The average American ate 17.4 pounds of turkey last year, according to the National Turkey Federation. We're guessing about 17.2 pounds were eaten at the end of November. With Thanksgiving right around the corner, who better to talk turkey than Damon Greer, assistant wildlife management supervisor for the Ohio Division of Wildlife and an avid turkey hunter since age 12?

Do turkeys really gobble?

Actually, only male turkeys gobble. It's their mating call.

So then what do the female turkeys do, put on turkey lipstick?

Probably not.

Is it hard to kill a wild turkey?

Absolutely. Turkeys have incredible eyesight and their hearing is phenomenal. You need to be dressed in full camouflage and basically not move at all until you're ready to shoot.

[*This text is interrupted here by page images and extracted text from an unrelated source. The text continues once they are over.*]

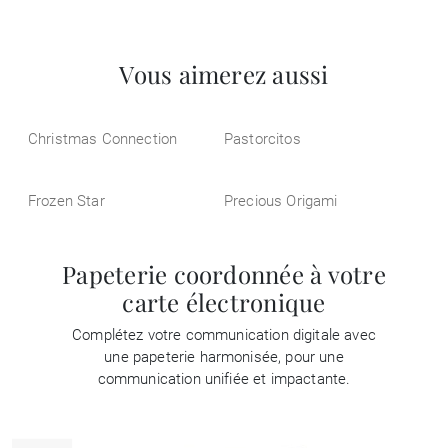
Vous aimerez aussi
Christmas Connection
Pastorcitos
Frozen Star
Precious Origami
Papeterie coordonnée à votre
carte électronique
Complétez votre communication digitale avec
une papeterie harmonisée, pour une
communication unifiée et impactante.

What's the biggest difference between a wild turkey and a Butterball?

Grocery-store turkeys are bred to have more white meat and be served for Thanksgiving. Wild turkeys are, well, -- wild turkeys. They don't taste like what you're used to. They have a much stronger flavor.

How did turkey become the Thanksgiving thing? Why not squirrel?

My best guess is that, back then, it was such an available and plentiful food resource. And then, it just became tradition. Hey, did you know Benjamin Franklin proposed that the wild turkey be named the national bird?

But then they told him to go fly a kite.

Ouch.

Thanks. So describe the turkey-hunting experience.

For me, it's not about getting a turkey. It's about experiencing the sights and sounds of nature — there are things out there most people never hear or see. You almost can't describe it.

Do you have a lucky turkey caller?

The one I use the most is a piece of slate with a little stick you rub across it to trick the turkey into thinking you're a hen.

That's low.

Hey, you've gotta do what you gotta do.

After you catch a turkey, do you want to go to sleep just like after you eat one?

The funny thing is, in the spring, after I hunt for turkey all morning, I do like to take a nap.

When turkey-hunting season is over, do you think turkeys high-five each other and are like, "Phew! We made it!"?

I'm fairly certain wild turkeys don't have a copy of the Ohio Hunting Regulations to know when turkey-hunting season is over.

Where's the secret place you go to find your turkey for Thanksgiving?

Giant Eagle.

Have you ever considered dressing like a Pilgrim when you hunt to truly capture the Thanksgiving experience?

I'm a traditional guy, but not that traditional.